◆ YOUR TASK: Report every line of the records below that contains the word "they".
· · · ·
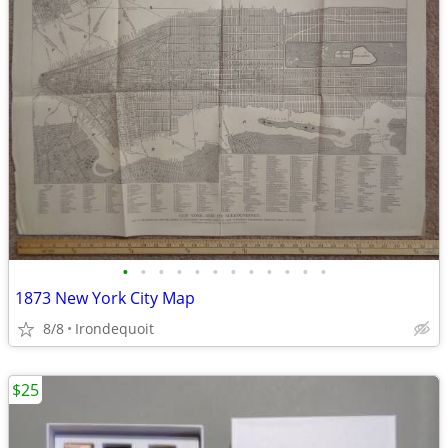
•
•
•
•
•
•
•
•
•
•
•
•
1873 New York City Map
8/8
Irondequoit
$25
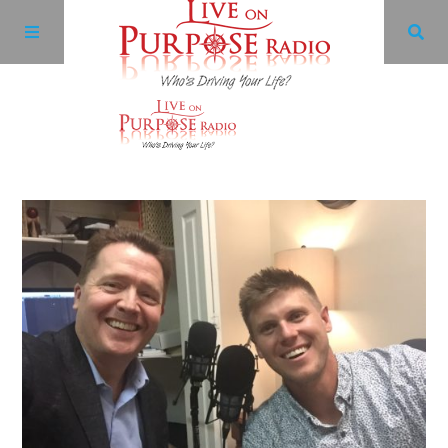
Archives
Facebook
Twitter
YouTube
LinkedIn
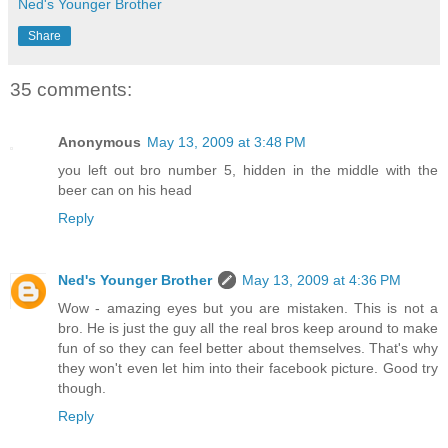
Ned's Younger Brother
Share
35 comments:
Anonymous
May 13, 2009 at 3:48 PM
you left out bro number 5, hidden in the middle with the
beer can on his head
Reply
Ned's Younger Brother
May 13, 2009 at 4:36 PM
Wow - amazing eyes but you are mistaken. This is not a
bro. He is just the guy all the real bros keep around to make
fun of so they can feel better about themselves. That's why
they won't even let him into their facebook picture. Good try
though.
Reply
· · · ·
◆ WRITTEN RESPONSE:
fun of so they can feel better about themselves. That's why
they won't even let him into their facebook picture. Good try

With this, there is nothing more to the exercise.